* [YOUR ASSIGNMENT]: Look through the entries. Copy each line that has the word "стоимостью".

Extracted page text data
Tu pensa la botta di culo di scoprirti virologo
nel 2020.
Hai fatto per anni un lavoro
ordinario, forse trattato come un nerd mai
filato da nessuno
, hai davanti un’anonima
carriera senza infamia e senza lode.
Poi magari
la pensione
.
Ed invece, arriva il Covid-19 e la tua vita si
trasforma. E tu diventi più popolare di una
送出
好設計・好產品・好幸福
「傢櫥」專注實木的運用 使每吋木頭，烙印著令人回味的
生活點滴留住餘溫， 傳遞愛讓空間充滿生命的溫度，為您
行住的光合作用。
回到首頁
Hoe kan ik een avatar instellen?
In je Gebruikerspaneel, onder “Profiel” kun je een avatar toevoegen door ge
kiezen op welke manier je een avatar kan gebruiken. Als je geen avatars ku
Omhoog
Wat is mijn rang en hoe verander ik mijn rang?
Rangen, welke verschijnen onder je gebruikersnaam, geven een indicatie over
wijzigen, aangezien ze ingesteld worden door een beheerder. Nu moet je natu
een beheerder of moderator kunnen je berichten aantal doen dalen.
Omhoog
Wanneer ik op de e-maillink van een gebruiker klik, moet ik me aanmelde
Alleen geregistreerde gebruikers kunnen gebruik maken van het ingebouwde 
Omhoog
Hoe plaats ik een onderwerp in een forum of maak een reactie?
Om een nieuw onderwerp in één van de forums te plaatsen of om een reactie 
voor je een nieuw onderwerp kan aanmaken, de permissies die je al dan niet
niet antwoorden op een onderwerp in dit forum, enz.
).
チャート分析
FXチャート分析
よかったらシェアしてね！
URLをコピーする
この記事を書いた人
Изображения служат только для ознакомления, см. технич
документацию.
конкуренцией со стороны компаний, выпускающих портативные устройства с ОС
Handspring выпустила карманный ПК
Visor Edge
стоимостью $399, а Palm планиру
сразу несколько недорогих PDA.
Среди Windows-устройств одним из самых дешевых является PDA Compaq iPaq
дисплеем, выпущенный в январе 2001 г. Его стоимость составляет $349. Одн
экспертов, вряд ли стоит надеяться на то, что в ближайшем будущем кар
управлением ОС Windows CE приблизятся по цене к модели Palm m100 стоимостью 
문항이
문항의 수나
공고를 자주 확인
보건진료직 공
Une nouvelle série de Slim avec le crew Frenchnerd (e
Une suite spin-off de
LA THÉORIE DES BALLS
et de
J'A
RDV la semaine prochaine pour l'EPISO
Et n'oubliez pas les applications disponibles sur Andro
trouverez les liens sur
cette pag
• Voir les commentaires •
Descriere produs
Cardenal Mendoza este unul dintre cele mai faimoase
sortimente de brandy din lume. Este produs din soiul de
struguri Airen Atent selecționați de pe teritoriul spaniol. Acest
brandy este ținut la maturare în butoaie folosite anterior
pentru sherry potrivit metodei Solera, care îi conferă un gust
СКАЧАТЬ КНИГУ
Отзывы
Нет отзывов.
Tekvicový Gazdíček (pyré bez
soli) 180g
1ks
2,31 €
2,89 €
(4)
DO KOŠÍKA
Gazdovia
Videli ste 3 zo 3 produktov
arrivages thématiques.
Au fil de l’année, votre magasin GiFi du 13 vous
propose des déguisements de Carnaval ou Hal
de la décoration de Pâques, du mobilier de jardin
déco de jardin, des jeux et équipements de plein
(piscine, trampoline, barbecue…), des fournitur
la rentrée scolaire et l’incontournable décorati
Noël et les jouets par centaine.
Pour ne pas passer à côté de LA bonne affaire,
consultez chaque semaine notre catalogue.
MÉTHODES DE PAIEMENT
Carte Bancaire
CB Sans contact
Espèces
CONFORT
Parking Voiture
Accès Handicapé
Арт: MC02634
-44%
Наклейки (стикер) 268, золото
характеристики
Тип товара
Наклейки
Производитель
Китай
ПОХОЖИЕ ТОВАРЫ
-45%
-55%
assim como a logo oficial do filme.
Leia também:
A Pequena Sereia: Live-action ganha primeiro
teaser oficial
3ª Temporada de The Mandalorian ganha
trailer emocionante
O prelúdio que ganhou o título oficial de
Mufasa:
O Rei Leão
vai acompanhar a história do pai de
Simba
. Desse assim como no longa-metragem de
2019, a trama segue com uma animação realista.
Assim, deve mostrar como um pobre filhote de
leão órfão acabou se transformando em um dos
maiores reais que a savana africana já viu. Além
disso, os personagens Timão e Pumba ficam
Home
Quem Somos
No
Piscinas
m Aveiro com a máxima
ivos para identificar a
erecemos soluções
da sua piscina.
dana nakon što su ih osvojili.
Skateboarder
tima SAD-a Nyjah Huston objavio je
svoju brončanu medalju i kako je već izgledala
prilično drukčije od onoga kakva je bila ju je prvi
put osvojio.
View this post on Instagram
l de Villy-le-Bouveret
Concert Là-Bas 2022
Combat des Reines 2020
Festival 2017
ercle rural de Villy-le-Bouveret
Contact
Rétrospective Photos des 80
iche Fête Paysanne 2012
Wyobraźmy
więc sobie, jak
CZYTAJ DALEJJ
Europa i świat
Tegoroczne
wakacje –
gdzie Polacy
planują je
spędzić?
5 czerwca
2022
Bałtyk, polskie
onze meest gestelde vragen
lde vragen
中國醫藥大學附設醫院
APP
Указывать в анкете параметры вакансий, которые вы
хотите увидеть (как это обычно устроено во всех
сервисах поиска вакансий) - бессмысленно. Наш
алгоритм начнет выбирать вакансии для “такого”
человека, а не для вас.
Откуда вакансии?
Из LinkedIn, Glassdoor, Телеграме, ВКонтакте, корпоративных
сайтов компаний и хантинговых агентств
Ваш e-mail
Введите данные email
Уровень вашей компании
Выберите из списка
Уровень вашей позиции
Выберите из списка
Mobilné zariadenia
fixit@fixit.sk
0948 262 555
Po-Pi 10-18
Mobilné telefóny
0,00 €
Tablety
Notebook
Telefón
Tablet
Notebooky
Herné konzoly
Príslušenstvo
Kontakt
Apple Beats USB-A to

* [RESPONSE TO THIS TASK]:
стоимостью $399, а Palm планиру
управлением ОС Windows CE приблизятся по цене к модели Palm m100 стоимостью 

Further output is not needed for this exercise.